The HTML contains the information that we are interested in!
- But how do we locate it?

### Three ways of finding the information you want:
1. Regex: Exploiting string patterns in HTML using regular expresssions
2. CSS-selectors: Specifying paths in the tree using CSS-selectors
3. ```BeautifulSoup```: A Python package that makes it easy to navigate the HTML tree

### 1. Regex
**What is regex?**

Regex is used to define a search pattern in text

Suppose we want to search for all links in an HTML tree:
- We can then define a search pattern in regex that searches for "www." for example
- Using regex we will then find all the places in the HTML where it says "www."

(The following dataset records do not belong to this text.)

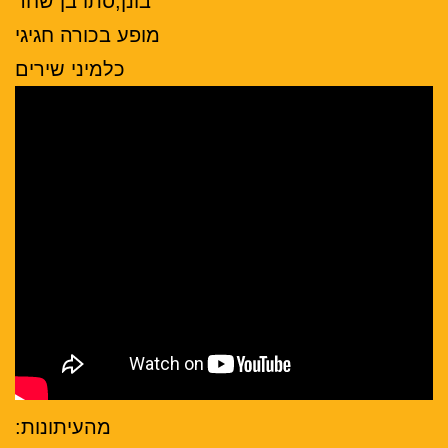
בונן,סתו בן שחר
מופע בכורה חגיגי
כלמיני שירים
מהעיתונות: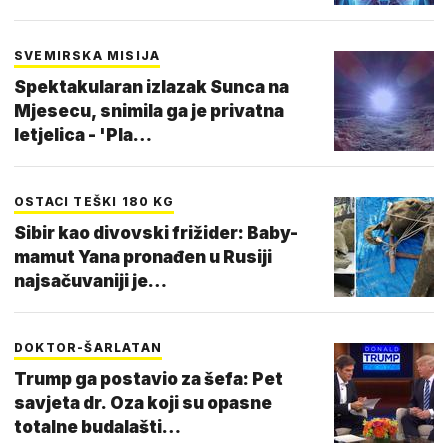
SVEMIRSKA MISIJA
Spektakularan izlazak Sunca na
Mjesecu, snimila ga je privatna
letjelica - 'Pla…
OSTACI TEŠKI 180 KG
Sibir kao divovski frižider: Baby-
mamut Yana pronađen u Rusiji
najsačuvaniji je…
DOKTOR-ŠARLATAN
Trump ga postavio za šefa: Pet
savjeta dr. Oza koji su opasne
totalne budalašti…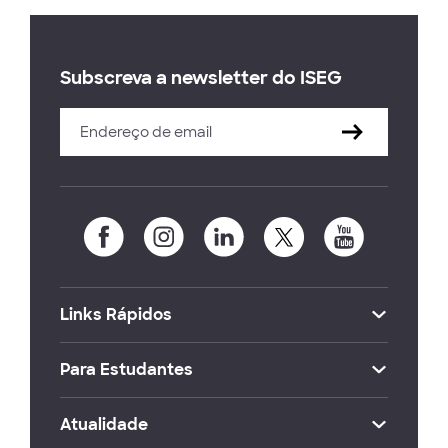
Subscreva a newsletter do ISEG
Links Rápidos
Para Estudantes
Atualidade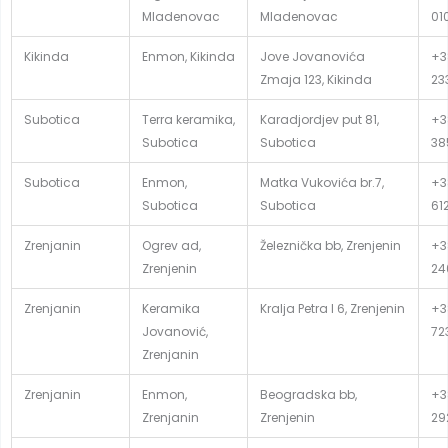
Mladenovac
Mladenovac
01
Kikinda
Enmon, Kikinda
Jove Jovanovića
+3
Zmaja 123, Kikinda
23
Subotica
Terra keramika,
Karadjordjev put 81,
+3
Subotica
Subotica
38
Subotica
Enmon,
Matka Vukovića br.7,
+3
Subotica
Subotica
61
Zrenjanin
Ogrev ad,
Železnička bb, Zrenjenin
+3
Zrenjenin
24
Zrenjanin
Keramika
Kralja Petra I 6, Zrenjenin
+3
Jovanović,
72
Zrenjanin
Zrenjanin
Enmon,
Beogradska bb,
+3
Zrenjanin
Zrenjenin
29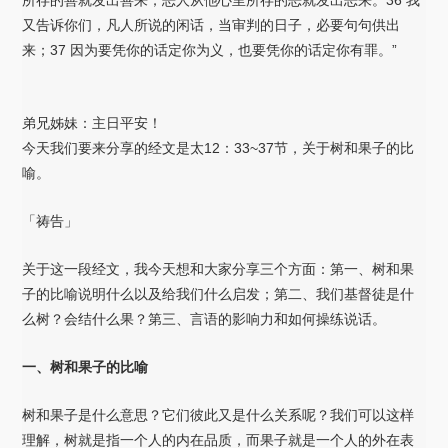
又告诉你们，凡人所说的闲话，当审判的日子，必要句句供出
来；37 因为要凭你的话定你为义，也要凭你的话定你有罪。”
弟兄姊妹：主日平安！
今天我们要来分享的经文是太12：33~37节，关于树和果子的比
喻。
「祷告」
关于这一段经文，我今天想和大家分享三个方面：第一、树和果
子的比喻说明什么以及给我们什么启发；第二、我们基督徒是什
么树？会结什么果？第三、言语的影响力和如何操练说话。
一、树和果子的比喻
树和果子是什么意思？它们彼此又是什么关系呢？我们可以这样
理解，树就是指一个人的内在品质，而果子就是一个人的外在表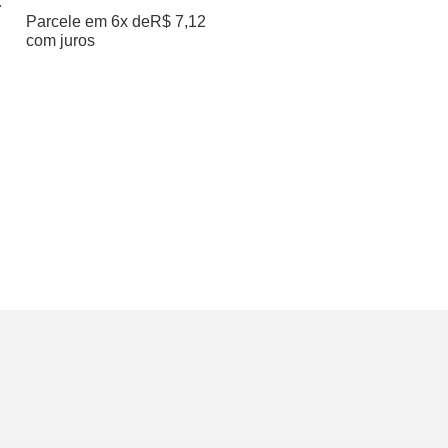
– Verde Turquesa
Parcele em 6x de
R$
7,12
com juros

Note: Regex only works on text/strings. So we need to convert our HTML tree into one large string before we can use regex on HTML

More about regex in session 8!

### 2. [CSS Selectors ](https://en.wikipedia.org/wiki/CSS)
A CSS selector is used to select the HTML elements ([How can you use a CSS selector?](https://www.scrapingbee.com/blog/python-web-scraping-beautiful-soup/))
- At first it will seem very similar to the BeautifulSoup way of selecting elements (which you will learn in a minute)
    - However, a CSS selector is useful when you cannot rely on *class* and *id* attributes (for example in very messy written HTML)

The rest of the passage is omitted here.